Another thing to consider as you iron out your visual aids is how to respond if opposing counsel seeks to use your exhibits. You may or may not find it appropriate to accede to the request. Your opponent might effectively discount or reverse the power of your exhibits and use them to his or her own advantage. On the other hand, you might appear ungracious or petty to the jury if you were to refuse. Therefore, discuss in advance how your opponent may use your exhibits. One of the advantages of PowerPoint or other downloadable presentations is that they are controlled from your laptop computer. When you are finished with your argument, you can turn off your computer and return to your seat.

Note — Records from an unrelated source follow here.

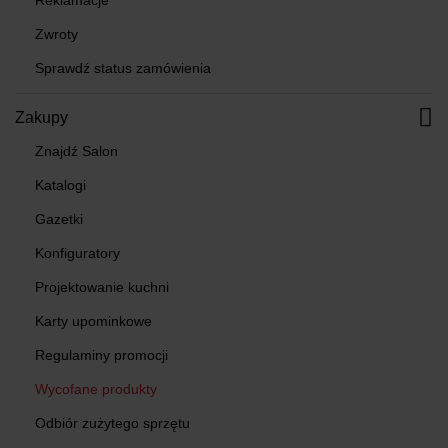
Reklamacje
Zwroty
Sprawdź status zamówienia
Zakupy
Znajdź Salon
Katalogi
Gazetki
Konfiguratory
Projektowanie kuchni
Karty upominkowe
Regulaminy promocji
Wycofane produkty
Odbiór zużytego sprzętu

Rarely would opposing counsel gather the courage at that point to ask if he or she could use your laptop.

Finally, despite the numerous advances in technology and their ease of use, always come prepared for the worst. Be sure to have a backup copy of all your presentations, and make sure you have an appropriate programmer or technical advisor on hand in case something requires immediate attention. Know your visuals sufficiently so that you can face the jury while you present, and not focus your attention solely on the demonstration at hand.

Keep in mind that though demonstrative aids can be a powerful weapon in your arsenal, American juries can quickly become cynical if the gloss is stronger than the message you are conveying. High-tech presentations can be and should be used to support your argument, not detract from it.